### Material for this task

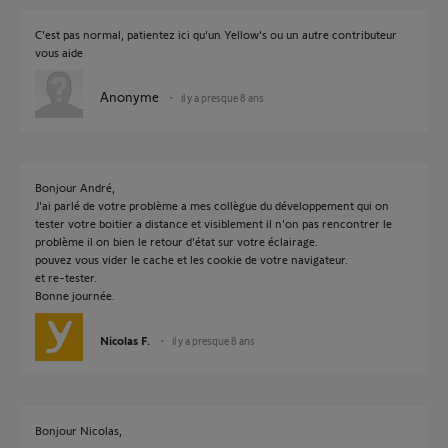
C'est pas normal, patientez ici qu'un Yellow's ou un autre contributeur
vous aide
Anonyme
il y a presque 8 ans
Bonjour André,
J'ai parlé de votre problème a mes collègue du développement qui on
tester votre boitier a distance et visiblement il n'on pas rencontrer le
problème il on bien le retour d'état sur votre éclairage.
pouvez vous vider le cache et les cookie de votre navigateur.
et re-tester.
Bonne journée.
Nicolas F.
il y a presque 8 ans
Bonjour Nicolas,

######

Could you copy each line above exactly as written, minus any pictures?

C'est pas normal, patientez ici qu'un Yellow's ou un autre contributeur
vous aide
Anonyme
il y a presque 8 ans
Bonjour André,
J'ai parlé de votre problème a mes collègue du développement qui on
tester votre boitier a distance et visiblement il n'on pas rencontrer le
problème il on bien le retour d'état sur votre éclairage.
pouvez vous vider le cache et les cookie de votre navigateur.
et re-tester.
Bonne journée.
Nicolas F.
il y a presque 8 ans
Bonjour Nicolas,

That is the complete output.